I agree that one should not pin hopes to changing someone else’s life philosophy. The specific reason I’m interested in this is because there are people I want to talk to about what I’m thinking about now, but I realize that I can’t do that without talking about what I was thinking about three months ago, and I can’t talk about that without… But this gap is just going to increase unless I take deliberate steps to decrease it. (This is exactly what you describe later in your post.)
[edit]And, since this wasn’t as specific as it could have been, they don’t have to agree with my position; my first goal is them knowing my position well enough to make correct predictions about it. If they like it better they’ll move on their own.
I’m also realistic about the timeframes involved. I think it’s been about a decade since we were fully philosophically compatible, and taking another decade to close that gap seems like it might be necessary.

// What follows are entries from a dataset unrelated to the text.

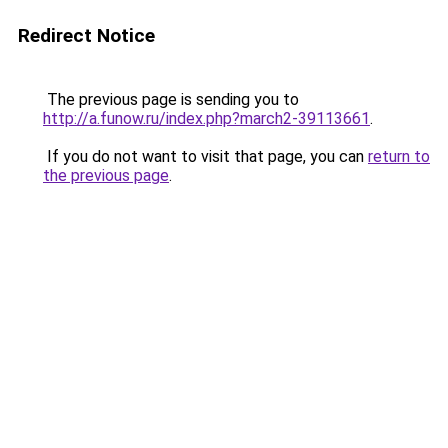
Redirect Notice
The previous page is sending you to
http://a.funow.ru/index.php?march2-39113661
.
If you do not want to visit that page, you can
return to
the previous page
.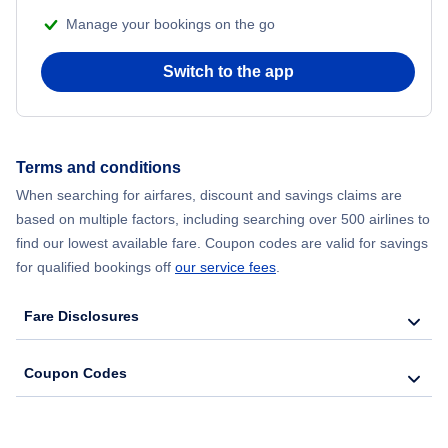
Manage your bookings on the go
Flights from Chicago to Delhi
Switch to the app
Flights from New York City to Seoul
Flights from New York City to Hong Kong
Terms and conditions
Flights from New York City to Lisbon
When searching for airfares, discount and savings claims are
based on multiple factors, including searching over 500 airlines to
find our lowest available fare. Coupon codes are valid for savings
for qualified bookings off
our service fees
.
Fare Disclosures
Coupon Codes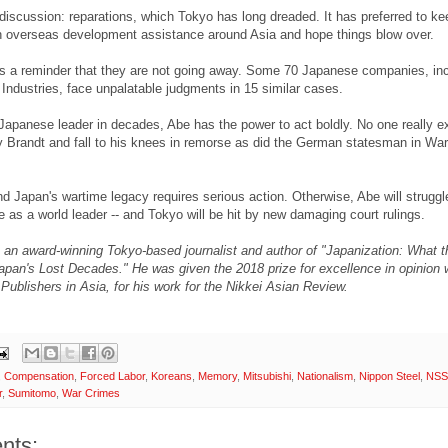
iscussion: reparations, which Tokyo has long dreaded. It has preferred to kee
h overseas development assistance around Asia and hope things blow over.
is a reminder that they are not going away. Some 70 Japanese companies, inc
Industries, face unpalatable judgments in 15 similar cases.
Japanese leader in decades, Abe has the power to act boldly. No one really e
ly Brandt and fall to his knees in remorse as did the German statesman in Wa
 Japan's wartime legacy requires serious action. Otherwise, Abe will struggl
e as a world leader -- and Tokyo will be hit by new damaging court rulings.
s an award-winning Tokyo-based journalist and author of "Japanization: What 
pan's Lost Decades." He was given the 2018 prize for excellence in opinion w
 Publishers in Asia, for his work for the Nikkei Asian Review.
,
Compensation
,
Forced Labor
,
Koreans
,
Memory
,
Mitsubishi
,
Nationalism
,
Nippon Steel
,
NS
r
,
Sumitomo
,
War Crimes
nts: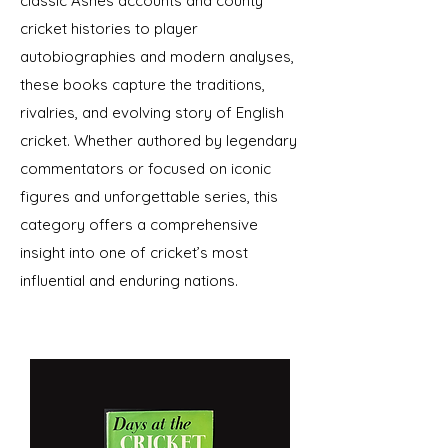
classic Ashes accounts and county
cricket histories to player
autobiographies and modern analyses,
these books capture the traditions,
rivalries, and evolving story of English
cricket. Whether authored by legendary
commentators or focused on iconic
figures and unforgettable series, this
category offers a comprehensive
insight into one of cricket’s most
influential and enduring nations.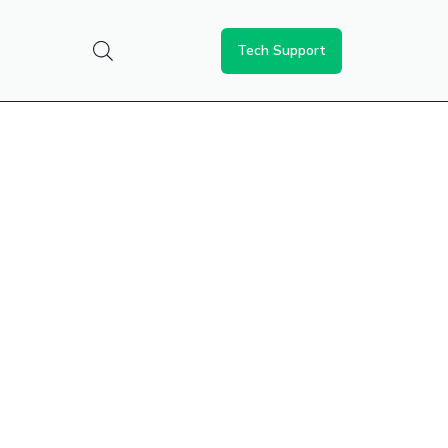
Tech Support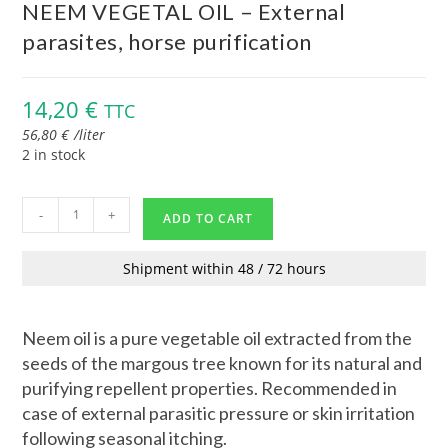
NEEM VEGETAL OIL – External
parasites, horse purification
14,20
€
TTC
56,80
€
/
liter
2 in stock
-
+
ADD TO CART
Shipment within 48 / 72 hours
Neem oil is a pure vegetable oil extracted from the
seeds of the margous tree known for its natural and
purifying repellent properties. Recommended in
case of external parasitic pressure or skin irritation
following seasonal itching.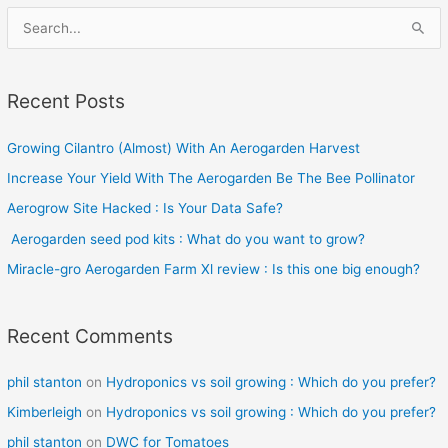
S
e
a
Recent Posts
r
c
Growing Cilantro (Almost) With An Aerogarden Harvest
h
Increase Your Yield With The Aerogarden Be The Bee Pollinator
f
o
Aerogrow Site Hacked : Is Your Data Safe?
r
Aerogarden seed pod kits : What do you want to grow?
:
Miracle-gro Aerogarden Farm Xl review : Is this one big enough?
Recent Comments
phil stanton
on
Hydroponics vs soil growing : Which do you prefer?
Kimberleigh
on
Hydroponics vs soil growing : Which do you prefer?
phil stanton
on
DWC for Tomatoes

I’m reading this as “haste makes waste; if you learn the other person’s philosophy, you get credibility for listening and that knowledge lets you avoid the parts with the most resistance, target the parts that make the easiest jumping-off points for explaining your positions or are the most fertile places for your ideas to grow in. Once that’s established—and you’ll only know it’s established when you listen to them and hear that it’s taken root—then their philosophy will have shifted and there will be a new easiest spot.” Is that the main spirit of it or is there something I missed?
How easy it is for someone else to be able to make predictions about your actions depends on the way you make decisions.

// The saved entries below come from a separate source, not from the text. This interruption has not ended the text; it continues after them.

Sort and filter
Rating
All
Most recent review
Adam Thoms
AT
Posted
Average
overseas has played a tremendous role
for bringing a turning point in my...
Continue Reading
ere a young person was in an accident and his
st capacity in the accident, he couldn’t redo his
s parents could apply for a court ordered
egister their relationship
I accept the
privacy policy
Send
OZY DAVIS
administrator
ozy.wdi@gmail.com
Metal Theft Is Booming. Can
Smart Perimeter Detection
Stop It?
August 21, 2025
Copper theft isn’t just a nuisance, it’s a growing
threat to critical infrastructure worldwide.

If you make a decisions based on making a Fermi estimate and then using Bayes theorem a person who has no idea about Fermi estimates or Bayes theorem won’t be able to predict your actions. If you have integrated those concepts into your life so that you use them constantly than even a person who has learned Bayes theorem in an university lecture is unlikely to be able to follow. For them it’s just something abstract that’s used for text book problems and they will have a really hard time to predict your actions, because the can’t model you in a way that includes Bayes theorem.
If I make a decisions based on emotions my somatics teacher might be able to predict my actions better then myself because she has a better perception of my emotional state then I have. If I make my decisions based on an abstract intellectual concept like Bayes theorem then she can’t predict the outcomes. From her perspective I’m in my head and she has no information besides that.
Outside of specific primitives if you play a game two levels higher than the other person you are unpredictable.
It goes beyond that. If you show a person who beliefs that vaccine causes autism a news article with lists scientific arguments that vaccines doesn’t cause autism, you can strengthen their beliefs that vaccines cause autism.
Mormons who go on a mission and debate Mormonism with outsiders get often more committed Mormons because they invest effort into defending their beliefs to outsiders.
We live in a world where people found in a study that people of higher intelligence are more likely to disbelieve in global warming.
In Go strategy there the term aji keshi. Defending a belief makes it more rigid.
If I try to open a door today and do badly at it, that door while be fortified in a month and it’s even harder to get in.
If you successfully planted a little carrot and then pull strongly on it before it’s ready you kill it.